Hacker News new | ask | show | jobs
by softwaredoug 1670 days ago
No there’s no guarantee. A very strong bias, but no absolute guarantee. Most people use AND queries by default or set a high enough min should match.

Those settings aside, arguably there are cases where fewer term matches could be more relevant.

For the search “Luke skywalker”

A tweet for example mentioning the term “Skywalker” once has much higher “Star Wars” aboutness than a move that uses skywalker one page and Luke pages apart.

That is the information density of Star Wars type content is far higher in the tweet, whereas eventually a book ends up using most English somewhere.

1 comments

You either has or has no guarantee, that's what the word "guarantee" means. Don't mince words.

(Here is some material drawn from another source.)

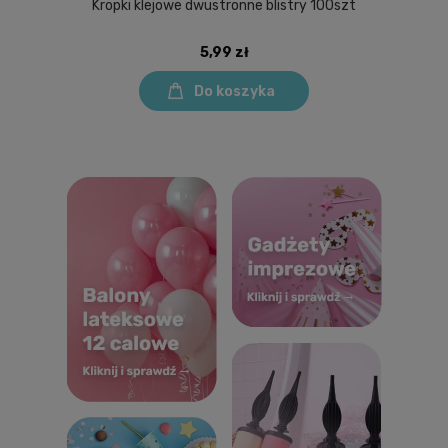
Kropki klejowe dwustronne blistry 100szt
5,99 zł
Do koszyka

You had a wrong understanding. Now you are corrected. Let's move on.

Nobody said anything about "fewer term matches could not be more relevant". You are just making up straw men here. That's not the discussion we are having.

What I said is this, from a user point of view, it's not good to have a document containing fewer query terms to rank higher. This is a fact that even Lucene acknowledge (at least when they were version 3.5.0.). You have nothing to counter this fact.

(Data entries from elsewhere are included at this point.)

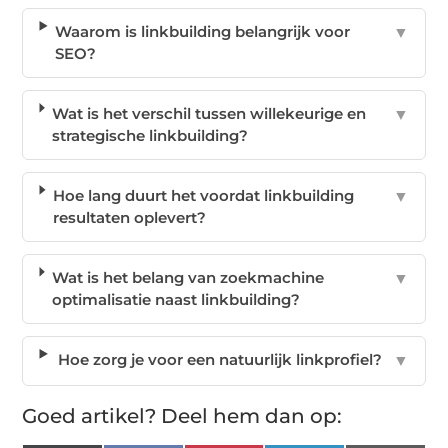
Waarom is linkbuilding belangrijk voor
▼
SEO?
Wat is het verschil tussen willekeurige en
▼
strategische linkbuilding?
Hoe lang duurt het voordat linkbuilding
▼
resultaten oplevert?
Wat is het belang van zoekmachine
▼
optimalisatie naast linkbuilding?
Hoe zorg je voor een natuurlijk linkprofiel?
▼
Goed artikel? Deel hem dan op:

But you’re arguing that such a guarantee ALWAYS is most relevant. When that’s not always the case.

There’s been extensive research justification behind the vector-space model. BM25 is the 25th iteration of a model and well tuned BM25 holds the highest non nueral performance on many tasks including question answering[1]. Research has long found including factors other than total term matches matters. Such as IDF[2] and field length[3].

Have you benchmarked your relevance assumptions similarly? If so I’d love to see them and learn more!

1 - https://www.elastic.co/blog/improving-search-relevance-with-...

2- https://www.researchgate.net/publication/238123710_Understan...

3 - http://sifaka.cs.uiuc.edu/course/410s12/mir.pdf

You are making up straw man again. Did I make that claim?

I was simply motivate my work, pointing out it's a problem that the current generation of search engine does not address.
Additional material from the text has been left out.